The California legislature is considering a bill that would make it the first state in the US to require women’s representation on the boards of companies headquartered there, but the business community is pushing back, saying the proposed mandate is unconstitutional and counterproductive, Antoinette Siu reports at TechCrunch:
SB 826, which won Senate approval with only Democratic votes and has until the end of August to clear the Assembly, would require publicly held companies headquartered in California to have at least one woman on their boards of directors by end of next year. By 2021, companies with boards of five directors must have at least two women, and companies with six-member boards must have at least three women. Firms failing to comply would face a fine. …
Yet critics of the bill say it violates the federal and state constitutions. Business associations say the rule would require companies to discriminate against men wanting to serve on boards, as well as conflict with corporate law that says the internal affairs of a corporation should be governed by the state law in which it is incorporated. This bill would apply to companies headquartered in California. … Similarly, a legislative analysis of the bill cautioned that it could get challenged on equal protection grounds, and that it would be difficult to defend, requiring the state to prove a compelling government interest in such a quota system for a private corporation.
Legislative mandates or quotas for women on corporate boards are rare, with only a few European countries having adopted them. Norway was the first to do so, introducing a 40 percent quota in 2003, while France, Germany, Iceland, and Spain have since introduced their own mandates. Sweden had an opportunity to join this group but declined it early last year, when the parliament voted down a proposal to fine listed companies where women make up less than 40 percent of directors. In these countries, quotas have proven effective at driving gender equality on boards; critics acknowledge this, but argue that making women’s representation a matter of compliance isn’t changing corporate cultures to really value women in leadership.
There are currently 445 publicly traded companies based on California, Siu writes, and one quarter of them still have all-male boards. Smaller companies are more likely than large firms to have no women directors.
Women’s representation on boards is limited by the process through which boards search for new members, which typically draws on the current directors’ mostly-male networks of other executives. Because they don’t know any women with the right qualifications for a seat on the board, these directors too often believe those qualified women don’t exist. When directors don’t go out of their way to find women candidates, decline to look outside their networks, or set standards of experience few women can meet, this helps ensure that the board remains a boys’ club. The Boardlist, a project launched in 2016 with a focus on the tech sector, connects highly qualified women leaders with opportunities to serve on boards.
Even when women do make it to the boardroom, they often lack institutional and network support, and rarely make it into positions of influence on the board committees that have the most power to shape corporate governance. Among Fortune 500 companies, just 5 percent of executive committees have a woman as chair, according to a study published earlier this year, while only 6 percent of board chairs are women, and half of those are also the CEO.

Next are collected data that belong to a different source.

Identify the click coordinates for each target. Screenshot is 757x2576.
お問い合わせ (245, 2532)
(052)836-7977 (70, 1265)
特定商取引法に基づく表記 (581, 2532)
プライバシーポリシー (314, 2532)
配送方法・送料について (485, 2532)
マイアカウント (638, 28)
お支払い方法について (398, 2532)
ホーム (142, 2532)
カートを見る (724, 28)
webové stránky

The business impact of gender equality on the board is a matter of debate: Some studies have suggested a correlation between women in corporate leadership and improved performance, or pointed specifically to how women directors can expand the board’s range of skills and expertise. However, a survey of academic research conducted last year found no relationship, positive or negative, between women’s representation on the board and firms’ bottom-line financial performance—though the author of that meta-study stressed that women’s representation on boards is important as a matter of diversity and inclusion, regardless of whether there is a direct and immediate financial benefit. Survey data has also shown that male directors are much less likely than their female peers to say that gender diversity on the board improves performance.